[PROBLEM DESCRIPTION]
Repeat each entry exactly. Drop every image.

____________________

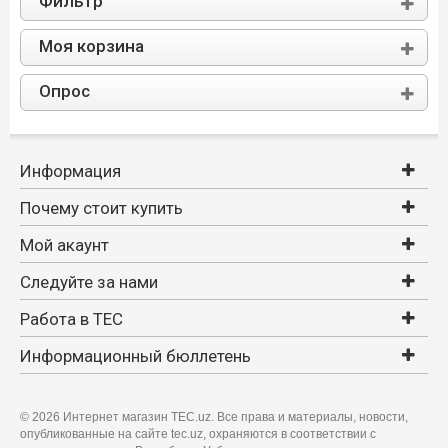
Фильтр
Моя корзина
Опрос
Информация
Почему стоит купить
Мой акаунт
Следуйте за нами
Работа в TEC
Информационный бюллетень
©
2026 Интернет магазин TEC.uz. Все права и материалы, новости,
опубликованные на сайте tec.uz, охраняются в соответствии с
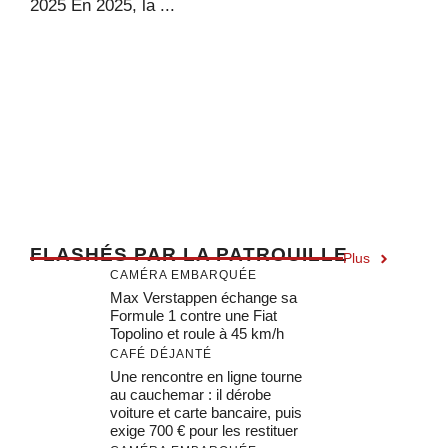
2025 En 2025, la ...
F
LASHÉS PAR LA PATROUILLE
Plus
CAMÉRA EMBARQUÉE
Max Verstappen échange sa
Formule 1 contre une Fiat
Topolino et roule à 45 km/h
CAFÉ DÉJANTÉ
Une rencontre en ligne tourne
au cauchemar : il dérobe
voiture et carte bancaire, puis
exige 700 € pour les restituer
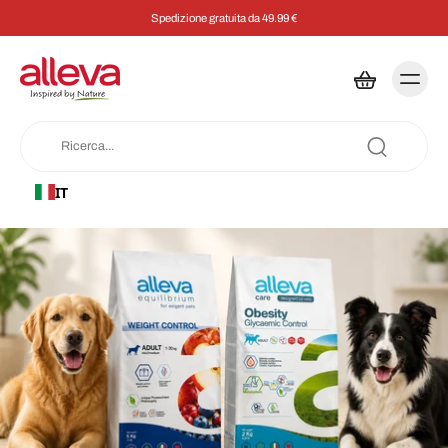
Spedizione gratuita da 49.99 €
IT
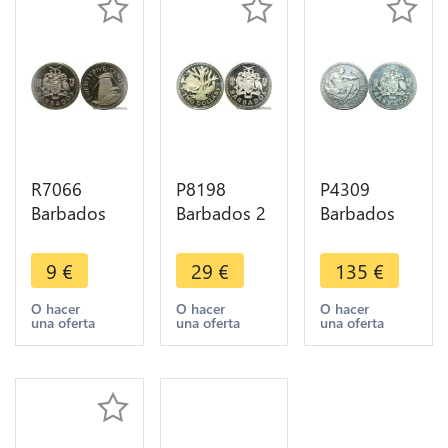
R7066
P8198
P4309
Barbados
Barbados 2
Barbados
25 Cents
Dollars
10 Dollars
Morgan
Fountain
1974
9
€
29
€
135
€
Lewis
Elizabeth II
Neptun
Windmill
1973 Silver
Fisch
O hacer
O hacer
O hacer
una oferta
una oferta
una oferta
1975 Proof
PROOF -
Dreizack
-> Make
>M offer
Silver Proof
offer
BE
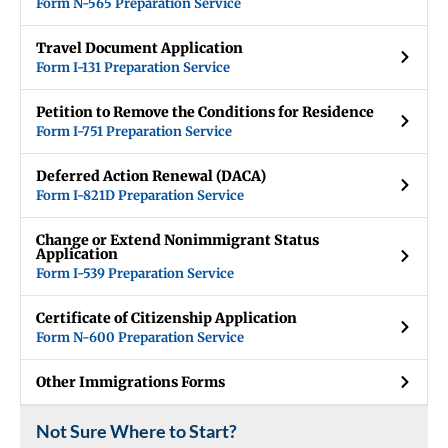
Form N-565 Preparation Service
Travel Document Application
Form I-131 Preparation Service
Petition to Remove the Conditions for Residence
Form I-751 Preparation Service
Deferred Action Renewal (DACA)
Form I-821D Preparation Service
Change or Extend Nonimmigrant Status
Application
Form I-539 Preparation Service
Certificate of Citizenship Application
Form N-600 Preparation Service
Other Immigrations Forms
Not Sure Where to Start?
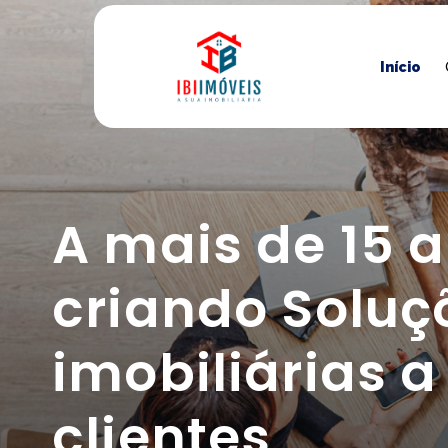
Início
A mais de 15 
criando Soluç
imobiliárias 
clientes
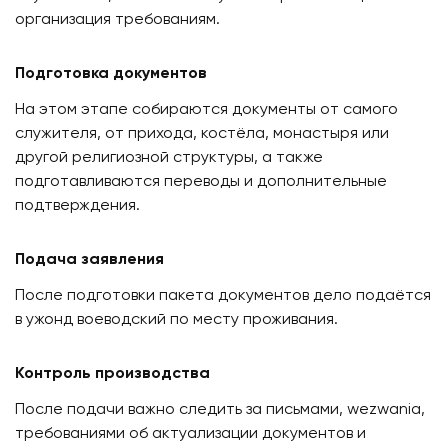
организация требованиям.
Подготовка документов
На этом этапе собираются документы от самого
служителя, от прихода, костёла, монастыря или
другой религиозной структуры, а также
подготавливаются переводы и дополнительные
подтверждения.
Подача заявления
После подготовки пакета документов дело подаётся
в ужонд воеводский по месту проживания.
Контроль производства
После подачи важно следить за письмами, wezwania,
требованиями об актуализации документов и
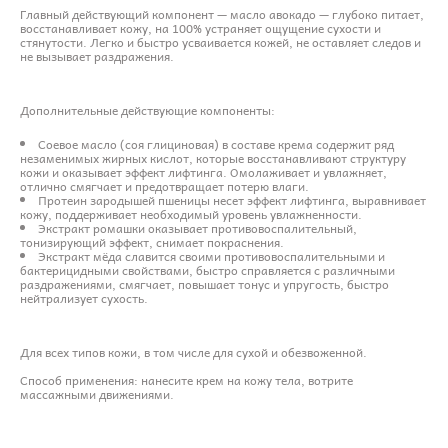
Главный действующий компонент — масло авокадо — глубоко питает,
восстанавливает кожу, на 100% устраняет ощущение сухости и
стянутости. Легко и быстро усваивается кожей, не оставляет следов и
не вызывает раздражения.
Дополнительные действующие компоненты:
Соевое масло (соя глициновая) в составе крема содержит ряд
незаменимых жирных кислот, которые восстанавливают структуру
кожи и оказывает эффект лифтинга. Омолаживает и увлажняет,
отлично смягчает и предотвращает потерю влаги.
Протеин зародышей пшеницы несет эффект лифтинга, выравнивает
кожу, поддерживает необходимый уровень увлажненности.
Экстракт ромашки оказывает противовоспалительный,
тонизирующий эффект, снимает покраснения.
Экстракт мёда славится своими противовоспалительными и
бактерицидными свойствами, быстро справляется с различными
раздражениями, смягчает, повышает тонус и упругость, быстро
нейтрализует сухость.
Для всех типов кожи, в том числе для сухой и обезвоженной.
Способ применения: нанесите крем на кожу тела, вотрите
массажными движениями.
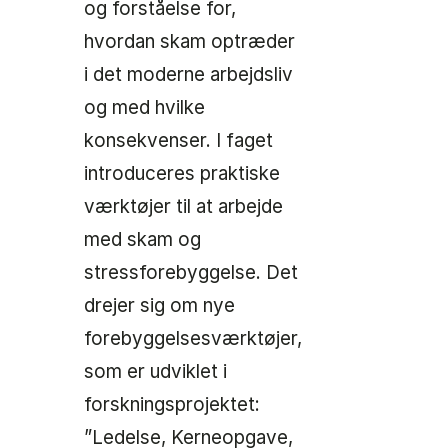
og forståelse for,
hvordan skam optræder
i det moderne arbejdsliv
og med hvilke
konsekvenser. I faget
introduceres praktiske
værktøjer til at arbejde
med skam og
stressforebyggelse. Det
drejer sig om nye
forebyggelsesværktøjer,
som er udviklet i
forskningsprojektet:
”Ledelse, Kerneopgave,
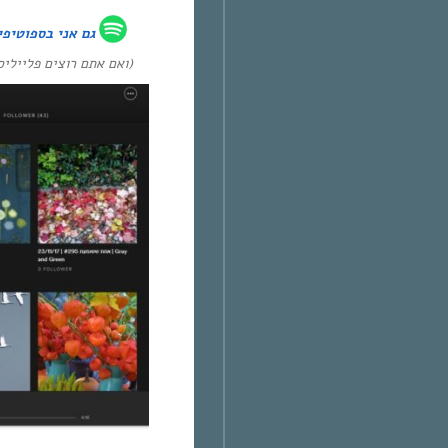
גם אני ב
ספוטיפי
ואם אתם רוצים פלייל :)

____________________

[WRITTEN ANSWER]
Фильтр
Моя корзина
Опрос
Информация
Почему стоит купить
Мой акаунт
Следуйте за нами
Работа в TEC
Информационный бюллетень
©
2026 Интернет магазин TEC.uz. Все права и материалы, новости,
опубликованные на сайте tec.uz, охраняются в соответствии с
2025 En 2025, la ...
F
LASHÉS PAR LA PATROUILLE
Plus
CAMÉRA EMBARQUÉE
Max Verstappen échange sa
Formule 1 contre une Fiat
Topolino et roule à 45 km/h
CAFÉ DÉJANTÉ
Une rencontre en ligne tourne
au cauchemar : il dérobe
voiture et carte bancaire, puis
exige 700 € pour les restituer
Spedizione gratuita da 49.99 €
IT
R7066
P8198
P4309
Barbados
Barbados 2
Barbados
25 Cents
Dollars
10 Dollars
Morgan
Fountain
1974
9
€
29
€
135
€
Lewis
Elizabeth II
Neptun
Windmill
1973 Silver
Fisch
O hacer
O hacer
O hacer
una oferta
una oferta
una oferta
1975 Proof
PROOF -
Dreizack
-> Make
>M offer
Silver Proof
offer
BE
Form N-565 Preparation Service
Travel Document Application
Form I-131 Preparation Service
Petition to Remove the Conditions for Residence
Form I-751 Preparation Service
Deferred Action Renewal (DACA)
Form I-821D Preparation Service
Change or Extend Nonimmigrant Status
Application
Form I-539 Preparation Service
Certificate of Citizenship Application
Form N-600 Preparation Service
Other Immigrations Forms
Not Sure Where to Start?
Início
A mais de 15 
criando Soluç
imobiliárias 
clientes
организация требованиям.
Подготовка документов
На этом этапе собираются документы от самого
служителя, от прихода, костёла, монастыря или
другой религиозной структуры, а также
подготавливаются переводы и дополнительные
подтверждения.
Подача заявления
После подготовки пакета документов дело подаётся
в ужонд воеводский по месту проживания.
Контроль производства
После подачи важно следить за письмами, wezwania,
требованиями об актуализации документов и
Главный действующий компонент — масло авокадо — глубоко питает,
восстанавливает кожу, на 100% устраняет ощущение сухости и
стянутости. Легко и быстро усваивается кожей, не оставляет следов и
не вызывает раздражения.
Дополнительные действующие компоненты:
Соевое масло (соя глициновая) в составе крема содержит ряд
незаменимых жирных кислот, которые восстанавливают структуру
кожи и оказывает эффект лифтинга. Омолаживает и увлажняет,
отлично смягчает и предотвращает потерю влаги.
Протеин зародышей пшеницы несет эффект лифтинга, выравнивает
кожу, поддерживает необходимый уровень увлажненности.
Экстракт ромашки оказывает противовоспалительный,
тонизирующий эффект, снимает покраснения.
Экстракт мёда славится своими противовоспалительными и
бактерицидными свойствами, быстро справляется с различными
раздражениями, смягчает, повышает тонус и упругость, быстро
нейтрализует сухость.
Для всех типов кожи, в том числе для сухой и обезвоженной.
Способ применения: нанесите крем на кожу тела, вотрите
массажными движениями.
og forståelse for,
hvordan skam optræder
i det moderne arbejdsliv
og med hvilke
konsekvenser. I faget
introduceres praktiske
værktøjer til at arbejde
med skam og
stressforebyggelse. Det
drejer sig om nye
forebyggelsesværktøjer,
som er udviklet i
forskningsprojektet:
”Ledelse, Kerneopgave,
גם אני ב
ספוטיפי
ואם אתם רוצים פלייל :)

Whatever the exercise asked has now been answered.